[Stored data entries]
BEGIN
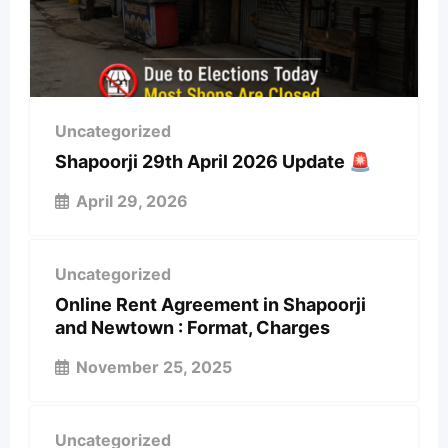
Uncategorized
Shapoorji 29th April 2026 Update 🚨
April 29, 2026
Uncategorized
Online Rent Agreement in Shapoorji
and Newtown : Format, Charges
November 25, 2025
Uncategorized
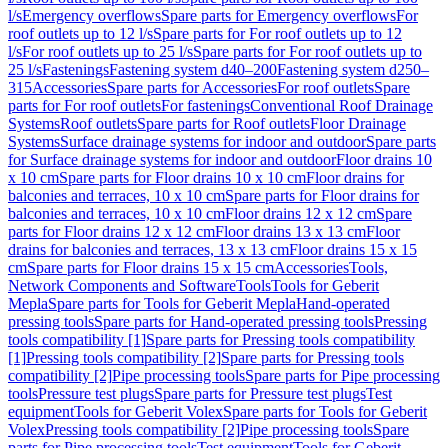
l/s
Emergency overflows
Spare parts for Emergency overflows
For
roof outlets up to 12 l/s
Spare parts for For roof outlets up to 12
l/s
For roof outlets up to 25 l/s
Spare parts for For roof outlets up to
25 l/s
Fastenings
Fastening system d40–200
Fastening system d250–
315
Accessories
Spare parts for Accessories
For roof outlets
Spare
parts for For roof outlets
For fastenings
Conventional Roof Drainage
Systems
Roof outlets
Spare parts for Roof outlets
Floor Drainage
Systems
Surface drainage systems for indoor and outdoor
Spare parts
for Surface drainage systems for indoor and outdoor
Floor drains 10
x 10 cm
Spare parts for Floor drains 10 x 10 cm
Floor drains for
balconies and terraces, 10 x 10 cm
Spare parts for Floor drains for
balconies and terraces, 10 x 10 cm
Floor drains 12 x 12 cm
Spare
parts for Floor drains 12 x 12 cm
Floor drains 13 x 13 cm
Floor
drains for balconies and terraces, 13 x 13 cm
Floor drains 15 x 15
cm
Spare parts for Floor drains 15 x 15 cm
Accessories
Tools,
Network Components and Software
Tools
Tools for Geberit
Mepla
Spare parts for Tools for Geberit Mepla
Hand-operated
pressing tools
Spare parts for Hand-operated pressing tools
Pressing
tools compatibility [1]
Spare parts for Pressing tools compatibility
[1]
Pressing tools compatibility [2]
Spare parts for Pressing tools
compatibility [2]
Pipe processing tools
Spare parts for Pipe processing
tools
Pressure test plugs
Spare parts for Pressure test plugs
Test
equipment
Tools for Geberit Volex
Spare parts for Tools for Geberit
Volex
Pressing tools compatibility [2]
Pipe processing tools
Spare
parts for Pipe processing tools
Test equipment
Tools for Geberit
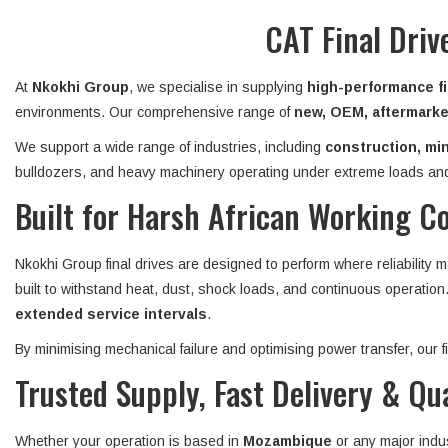
CAT Final Dri
At
Nkokhi Group
, we specialise in supplying
high-performance fi
environments. Our comprehensive range of
new, OEM, aftermarket
We support a wide range of industries, including
construction, min
bulldozers, and heavy machinery operating under extreme loads and
Built for Harsh African Working C
Nkokhi Group final drives are designed to perform where reliability 
built to withstand heat, dust, shock loads, and continuous operatio
extended service intervals
.
By minimising mechanical failure and optimising power transfer, our
Trusted Supply, Fast Delivery & Qu
Whether your operation is based in
Mozambique
or any major indu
END
The lines that contain the word "outlets" are wanted; copy each of them from the records.

• [Response area]
roof outlets up to 12 l/s
Spare parts for For roof outlets up to 12
For roof outlets up to 25 l/s
Spare parts for For roof outlets up to
For roof outlets
parts for For roof outlets
Roof outlets
Spare parts for Roof outlets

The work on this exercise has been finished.